松江市島根町加賀の漁業集落で1日に発生した火災は、民家や高台のコテージなど30棟を焼き、2日午後3時に鎮火した。1日午後4時55分ごろの通報から22時間後で、少なくとも21世帯47人が被災し、男女3人が軽いけが。島根県は2日、同市に災害救助法の適用を決めた。松江署や市消防本部などは3日、実況見分を行い、被害の詳細や原因を調べる。(古瀬弘治、片山大輔)
松江署や消防によると、民家や高台の宿泊施設「マリンハウス加賀」のコテージ4棟など少なくとも19棟を全焼し1棟を半焼、部分焼やぼやを含め計30棟と山林約2千平方メートルを焼いた。煙を吸った住民の男性(47)と住民の女性1人、40代の消防職員男性1人が軽症。死者や行方不明者はいないという。
市によると、市が設けた避難所に一時、18世帯54人が身を寄せた。7世帯が市営住宅への入居を希望している。親族宅に移るなどして2日午後6時45分現在、避難所にいるのは6世帯11人となった。鎮火後、安全が分かり帰宅した人もいた。
消火活動の影響で加賀地区の最大55戸が一時、断水。市が給水車で飲料水を提供した。また、中国電力ネットワークによると、最大120戸が停電した。いずれもほぼ復旧した。
2日に避難所を訪れた松浦正敬市長は「被災者の一番の心配はこれからの生活。一日も早く生活再建の見通しが立てられるよう全力で対応したい」と話した。災害救助法適用は1日付。避難所運営や住宅の応急修理などの費用は県と国が負担する。

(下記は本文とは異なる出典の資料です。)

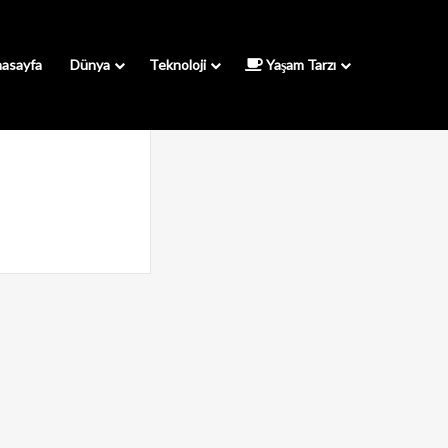
asayfa
Dünya
Teknoloji
Yaşam Tarzı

丸山達也知事は「松江市と協力し、被災者の生活再建に向け支援を行う」とのコメントを出した。
火災は、加賀公民館の西南西約160メートルの民家で発生。延焼家屋の男性(45)が隣家から煙が出ているのを発見し119番した。市消防職員80人と車両15台、消防団員180人と車両22台が出動し消火に当たった。2日朝に県防災ヘリも出動し、散水した。火災は東から吹く強風にあおられ、西の方向に燃え広がった。大量のがれきが重なって消火が難航し、鎮火に時間がかかった。